Celebrating the 2021 shortlist

Jordan Abel, Nishga, Penguin Random House

Jordan Abel’s book Nishga is what I would call an exploded memoir of Indigenous identity, showing what can be done emotionally when non-fiction encompasses criticism, personal narrative, visual poetry, transcription, photography, and history.

Lindsay B.-e., The Cyborg Anthology, Brick Books

Lindsay B-e’s book The Cyborg Anthology is vast in its ambitions, a polyvocal text that speculates into existence a whole population of poets, and writes their verse as it evolves through the world the author has created.

Fanen Chiahemen, Never Make a Sound: A Memoir, The Awakened Press

Fanen Chiahemen’s Never Make a Sound is a coming-of-age text that is poetry and memoir and found text, and in this braided form echoes the way a subject under psychic pressure must make of themselves a unified person out of the many pieces of discourse and response.

At a ceremony at Vancouver Writers Fest on Sunday, October 24, 2021 with special guest of honour Betsy Warland in attendance, Wayde introduced the winner with these comments:

“Whenever I teach the concepts of form and genre, I always begin with the caveat that terms like fiction, poetry, memoir, speculative fiction, literary fiction, visual poetry, sound poetry, and so on ¾ these are all merely tools for talking about writing. They are not hard-edged boundaries, discrete and distinct from each other, as if ordained from above. When someone asks if a particular piece is a personal narrative essay or prose poetry, my answer is merely: “Yes.” Is this piece visual poetry or is it visual art? “Yes, it’s those things.” Conversation about what writing does is always more interesting than conversation about what writing is. And when form and genre are overemphasized, those writers who work within the overlapping parts of the Venn diagram can find themselves in fact in an institutional blind spot, where an arbitrary definition supercedes the value and genius of the writing itself. For this reason, I am so happy to see the creation of the VMI Betsy Warland Between Genres Award, so named after a writer whose own work is often located in the exciting terrain of mixture, recombination, and transcendant multiplicity. Thanks to Elee and Rachel, and thanks to Betsy, as always, for leading the way.”

Our congratulations and appreciation to all the authors whose works were submitted. The innovation and quality of the submissions was truly inspiring.
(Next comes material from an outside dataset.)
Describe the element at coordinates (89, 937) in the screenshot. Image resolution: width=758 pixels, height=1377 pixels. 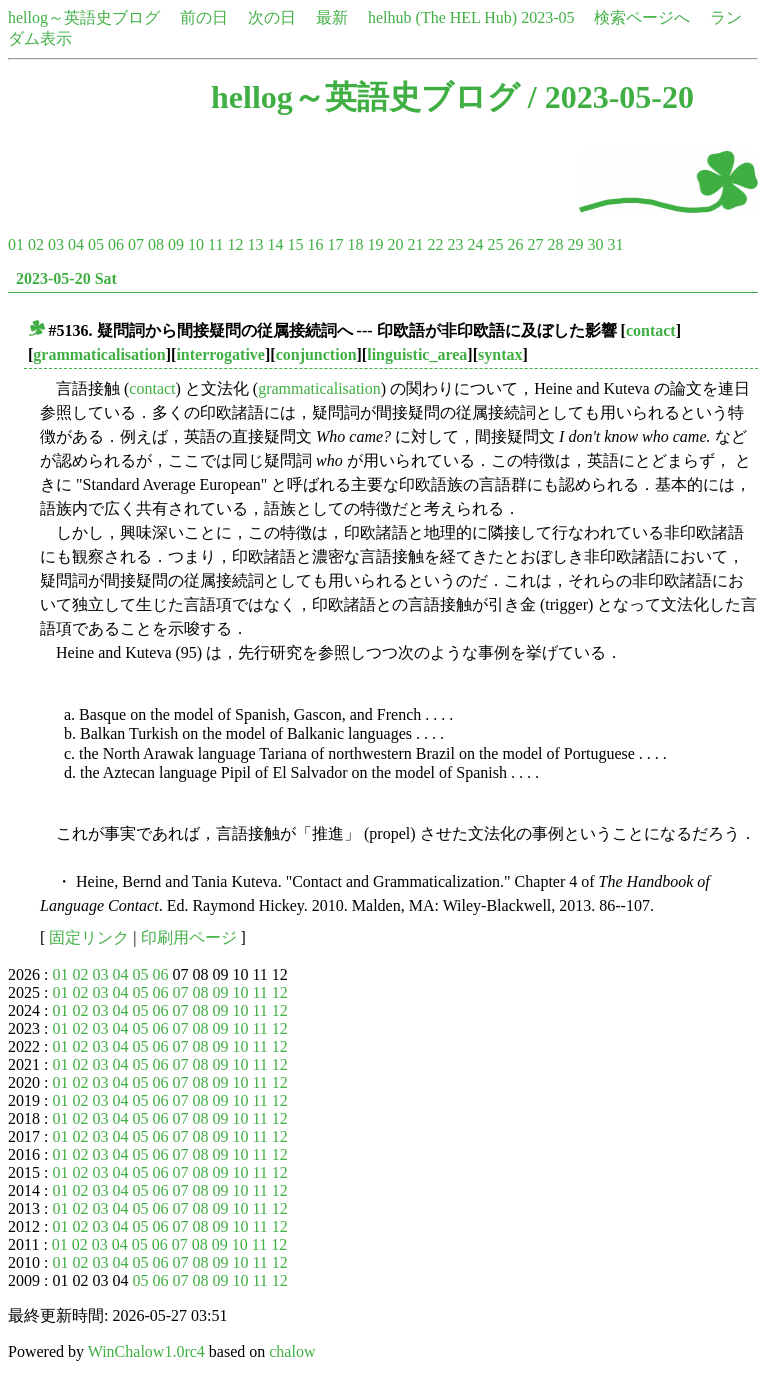
I see `固定リンク` at that location.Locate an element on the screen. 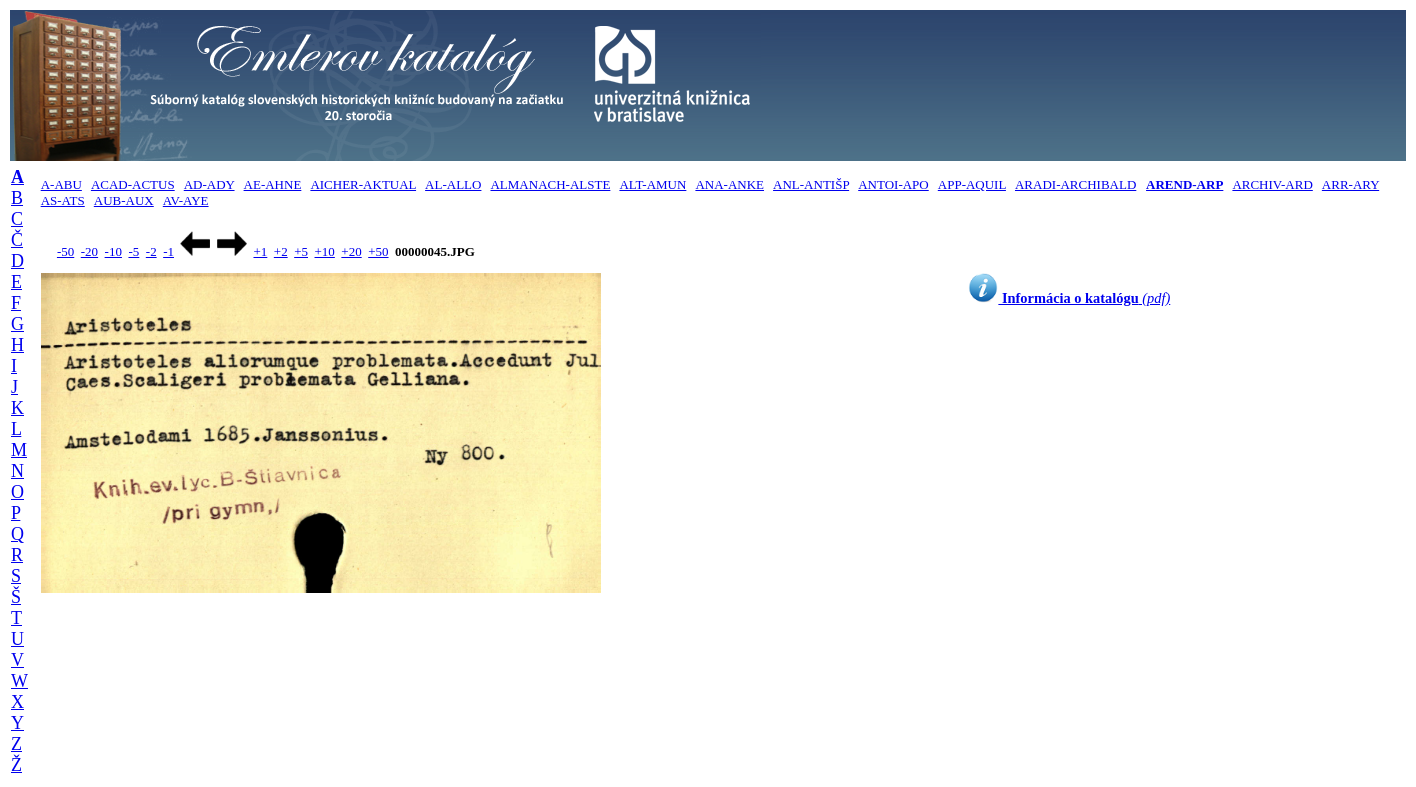 Image resolution: width=1416 pixels, height=787 pixels. AV-AYE is located at coordinates (186, 200).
We hope this award will encourage publishers and authors in creating future hybrid works

2021 Judge

Inaugural judge Wayde Compton has written five books and has edited two literary anthologies. His collection of short stories, The Outer Harbour, won the City of Vancouver Book Award in 2015 and he won a National Magazine Award for Fiction in 2011. His work has been a finalist for two other City of Vancouver Book Awards as well as the Dorothy Livesay Poetry Prize. In 2006 Compton co-founded Commodore Books, western Canada’s first Black Canadian literary press.  Compton has been writer-in-residence at Simon Fraser University, Green College at the University of British Columbia, and the Vancouver Public Library. From 2012-18, he administrated the Creative Writing Program in Continuing Studies at SFU, including the award-winning Writer’s Studio. His latest book, The Blue Road, a fantasy graphic novel for young adults, illustrated by April dela Noche Milne, was called a “touching allegory of the unexpected and burdensome trials of migration” in a starred Kirkus review. Compton is currently the chair of Creative Writing at Douglas College in New Westminster, BC.